Open Source Software and especially large projects have a few defined standards that are used to promote welcoming new contributors and ensure a healthy collaborative environment like for example CONTRIBUTING.md
, CODE_OF_CONDUCT.md
, and issue/pull request templates.
Despite this, even in popular projects, there is a disconcerting lack of guidance on the actual structure of the software and its inner workings
For example, as a part of the open source Google Code-in event, last winter I started contributing and still contribute to Public Lab, an environmental community that develops environmental software.
This forum's code base is relatively large, especially for an open source beginner. It has about ~25 controllers, ~30 models and a very complete testing suite with functional, unit and system testing all automated with Travis.
But I took some time and read through the code to understand how the different bits and pieces of the app interacted, and grew to a confident level with some parts and at least an abstraction of understanding with the others. I luckily also had the help of my mentors who answered my questions during this process.

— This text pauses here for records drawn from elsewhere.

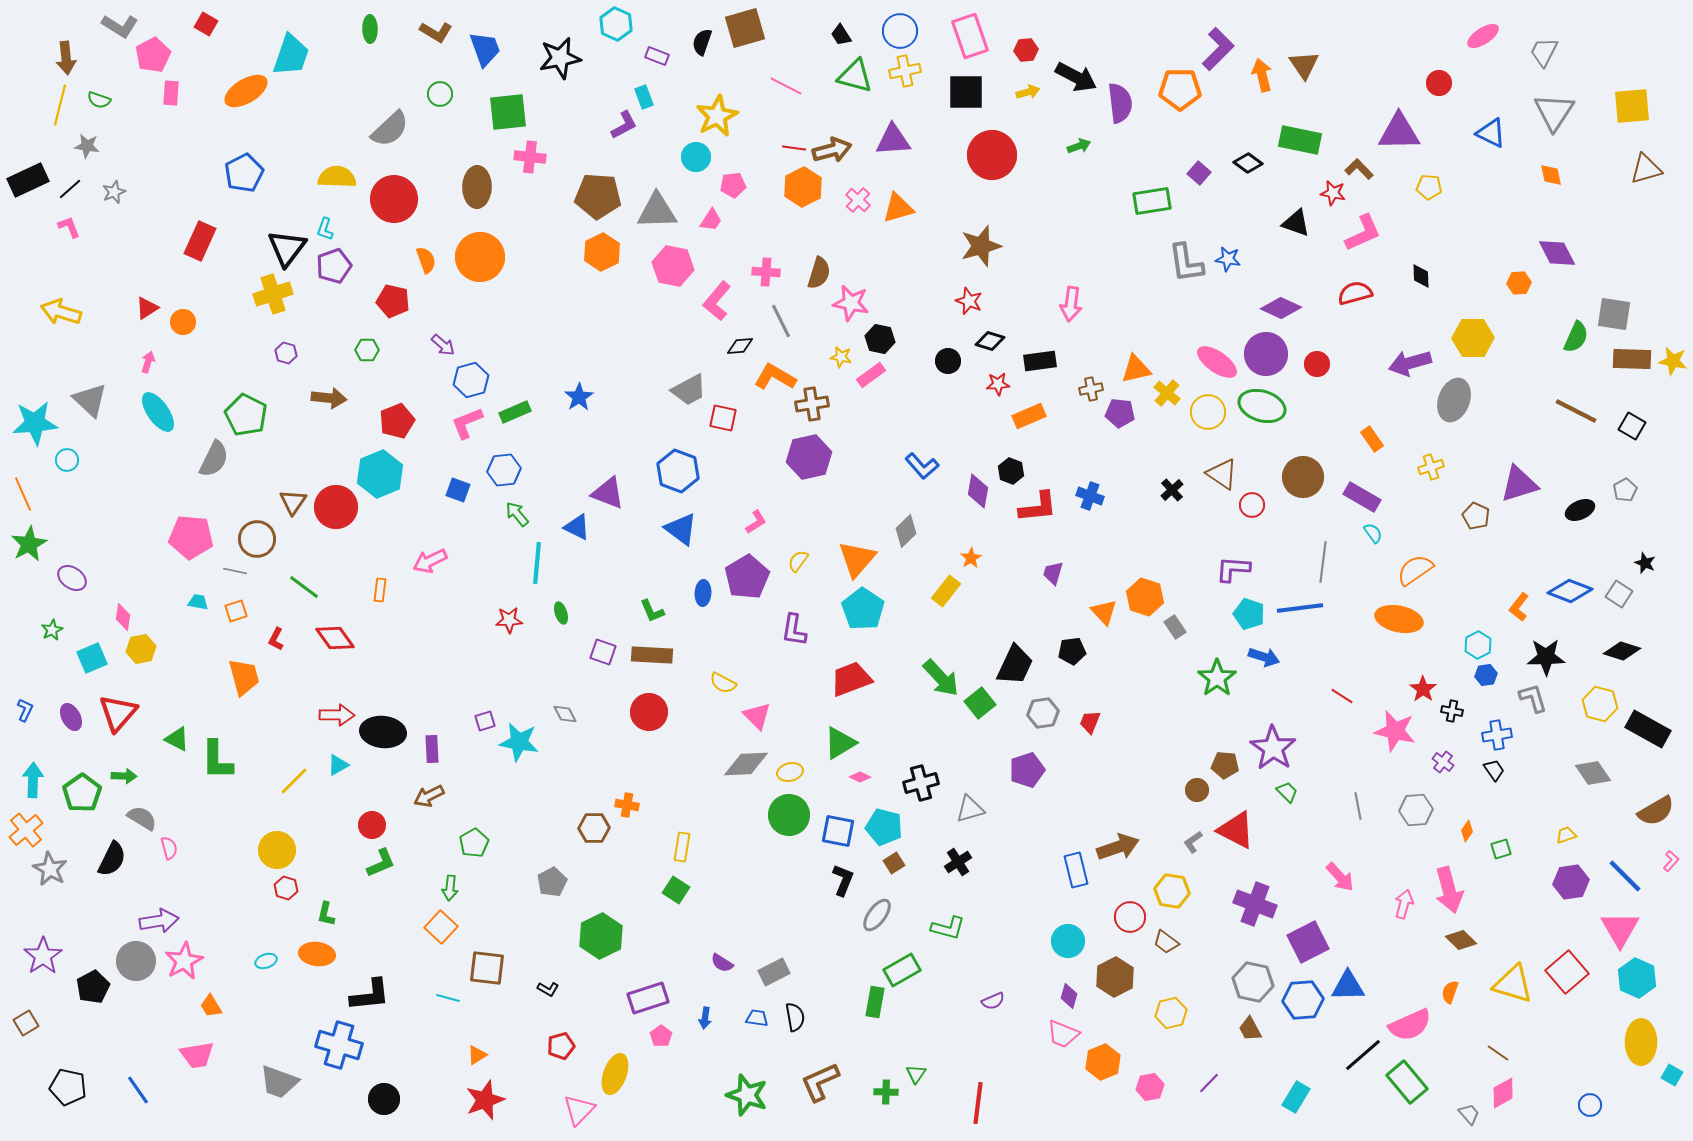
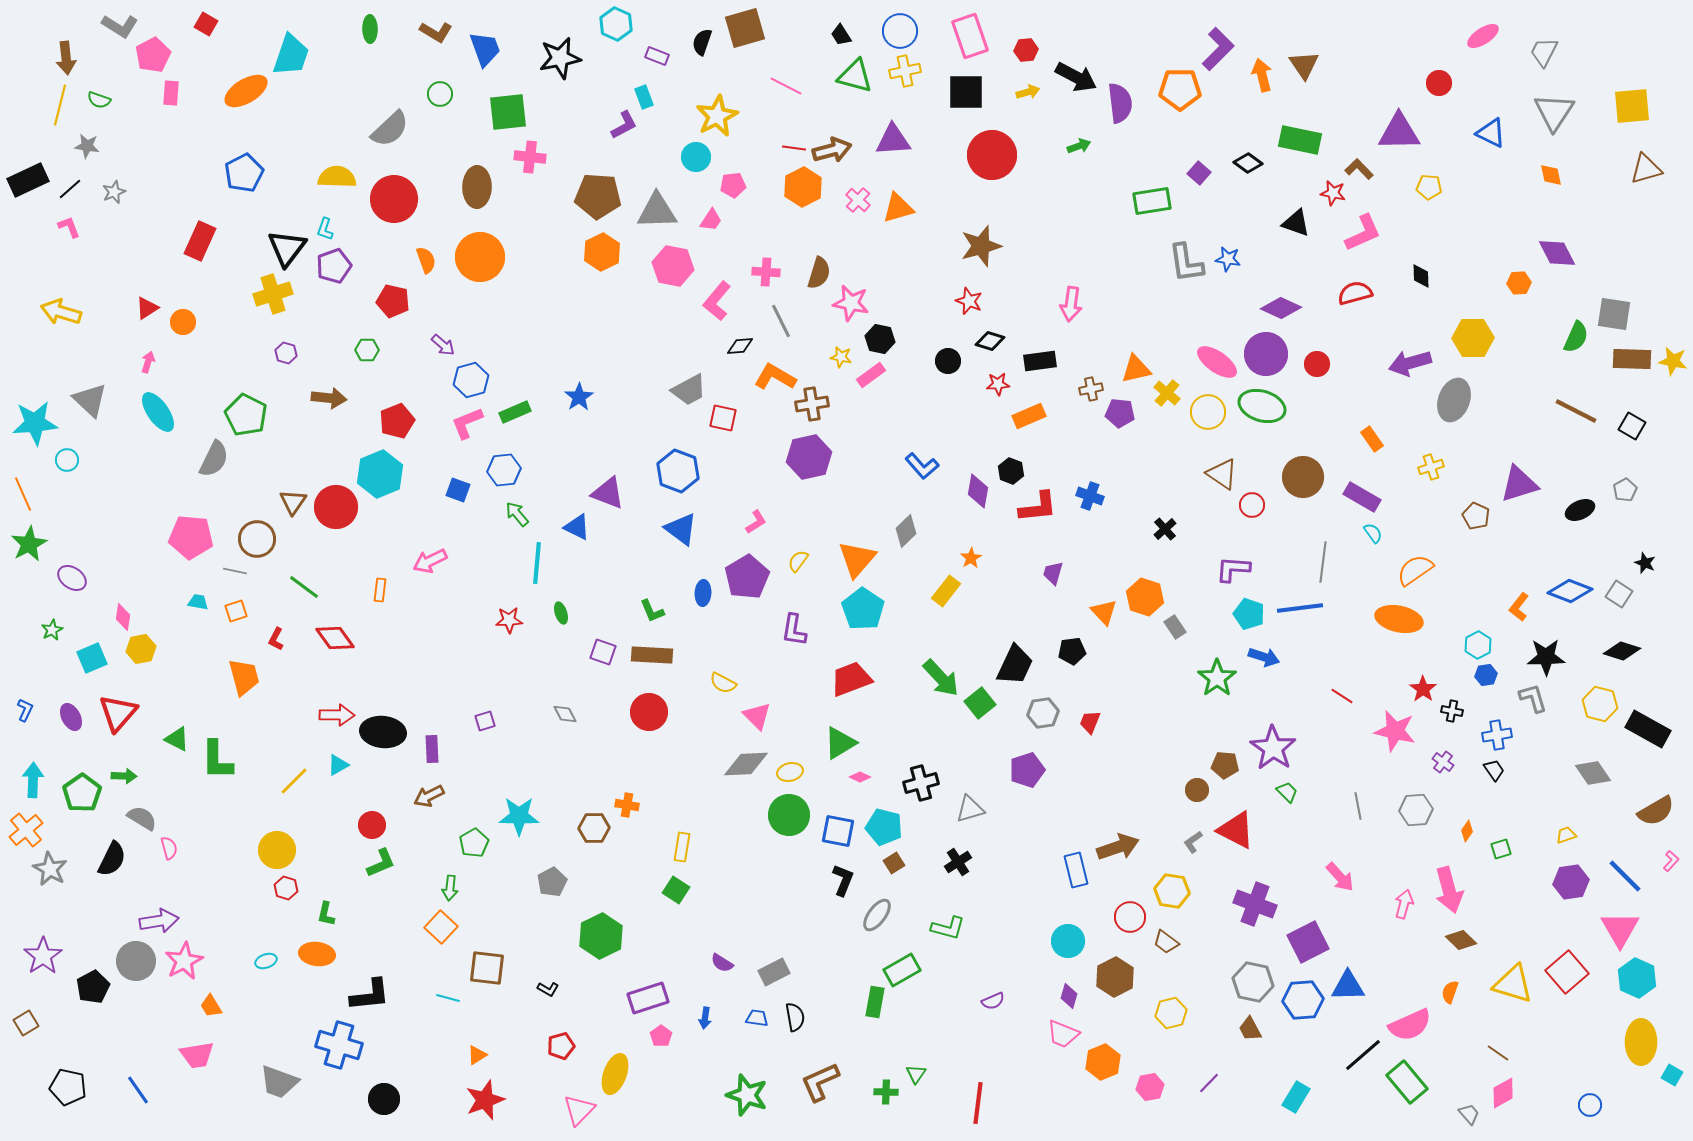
black cross at (1172, 490): moved 7 px left, 39 px down
cyan star at (519, 742): moved 74 px down; rotated 9 degrees counterclockwise
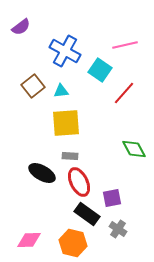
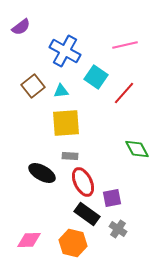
cyan square: moved 4 px left, 7 px down
green diamond: moved 3 px right
red ellipse: moved 4 px right
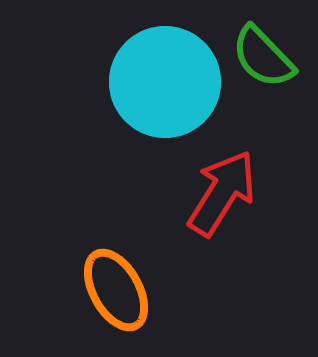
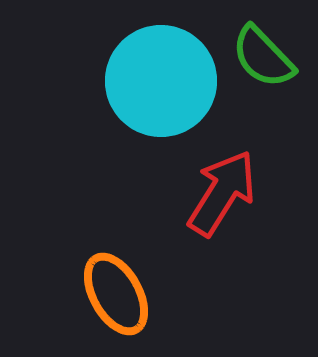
cyan circle: moved 4 px left, 1 px up
orange ellipse: moved 4 px down
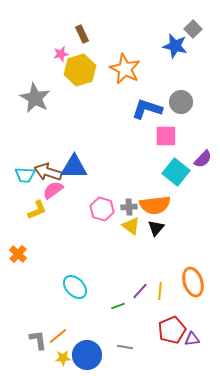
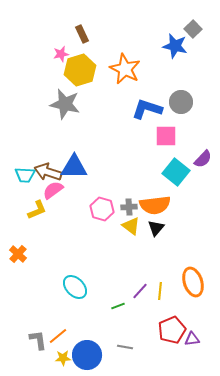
gray star: moved 30 px right, 6 px down; rotated 16 degrees counterclockwise
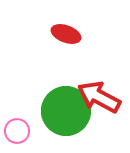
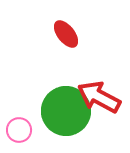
red ellipse: rotated 32 degrees clockwise
pink circle: moved 2 px right, 1 px up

Obviously, this mentorship is often unavailable and new contributors have to scrutinize the code base on their own, and try to come up with a vague understanding of the components that will prevent them from creating a breaking change in another part of the app.
For example, in other industries, blueprints serve as this stepping stone to provide an overview of how the product works as a whole and yet it's often missing in software engineering.
Let's take an example. I've been getting into the Crystal programming language as a faster, type-checked alternative to Ruby. I really enjoyed the language and wanted to contribute and understand the code. I checked out their CONTRIBUTING.md
and it provided me with mostly a social / collaborative overview of where I can discuss issues or ideas, etc... What it did not provide was a technical overview of how the code is structured, the way it all comes together and its tech stack.
Putting this information would be helpful to not put off curious contributors that want to learn and develop a higher-level understanding of how the project works.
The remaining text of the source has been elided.